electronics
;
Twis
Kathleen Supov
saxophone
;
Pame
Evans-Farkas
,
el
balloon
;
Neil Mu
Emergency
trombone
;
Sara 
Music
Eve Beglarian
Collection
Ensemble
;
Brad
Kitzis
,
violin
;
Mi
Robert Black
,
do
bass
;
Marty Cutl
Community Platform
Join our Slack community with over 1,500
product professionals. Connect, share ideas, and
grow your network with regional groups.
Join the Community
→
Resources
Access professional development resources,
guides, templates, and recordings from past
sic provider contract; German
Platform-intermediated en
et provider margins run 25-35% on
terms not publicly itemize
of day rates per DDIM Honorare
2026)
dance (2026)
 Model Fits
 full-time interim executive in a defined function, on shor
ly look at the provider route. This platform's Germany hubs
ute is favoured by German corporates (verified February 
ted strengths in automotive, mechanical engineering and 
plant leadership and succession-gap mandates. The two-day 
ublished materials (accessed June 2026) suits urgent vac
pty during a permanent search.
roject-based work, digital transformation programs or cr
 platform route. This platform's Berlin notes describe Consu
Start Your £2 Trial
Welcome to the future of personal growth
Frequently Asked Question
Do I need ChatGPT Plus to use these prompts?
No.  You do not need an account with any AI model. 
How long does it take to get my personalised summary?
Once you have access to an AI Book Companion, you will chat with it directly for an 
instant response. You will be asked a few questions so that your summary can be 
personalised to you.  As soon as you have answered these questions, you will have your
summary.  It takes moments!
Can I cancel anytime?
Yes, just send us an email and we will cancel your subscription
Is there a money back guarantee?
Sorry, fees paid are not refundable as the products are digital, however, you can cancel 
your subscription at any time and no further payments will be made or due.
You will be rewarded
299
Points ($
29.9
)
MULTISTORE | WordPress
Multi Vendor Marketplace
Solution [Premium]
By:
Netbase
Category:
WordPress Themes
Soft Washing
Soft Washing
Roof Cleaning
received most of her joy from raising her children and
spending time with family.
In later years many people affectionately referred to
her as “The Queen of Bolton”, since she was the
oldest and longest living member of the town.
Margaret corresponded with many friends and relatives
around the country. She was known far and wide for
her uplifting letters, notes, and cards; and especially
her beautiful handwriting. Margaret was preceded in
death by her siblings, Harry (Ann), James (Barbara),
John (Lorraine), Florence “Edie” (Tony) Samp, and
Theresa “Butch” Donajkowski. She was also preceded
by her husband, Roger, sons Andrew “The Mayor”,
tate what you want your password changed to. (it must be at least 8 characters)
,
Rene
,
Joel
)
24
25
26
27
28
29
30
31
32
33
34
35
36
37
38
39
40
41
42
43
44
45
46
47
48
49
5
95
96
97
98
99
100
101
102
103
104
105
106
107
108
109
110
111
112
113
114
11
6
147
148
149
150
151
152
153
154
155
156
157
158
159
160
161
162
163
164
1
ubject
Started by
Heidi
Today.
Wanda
§ §
Task prompt>
Only lines holding the word "cancel" are wanted; copy each one from the listing.

Response to this task>
Can I cancel anytime?
Yes, just send us an email and we will cancel your subscription
Sorry, fees paid are not refundable as the products are digital, however, you can cancel 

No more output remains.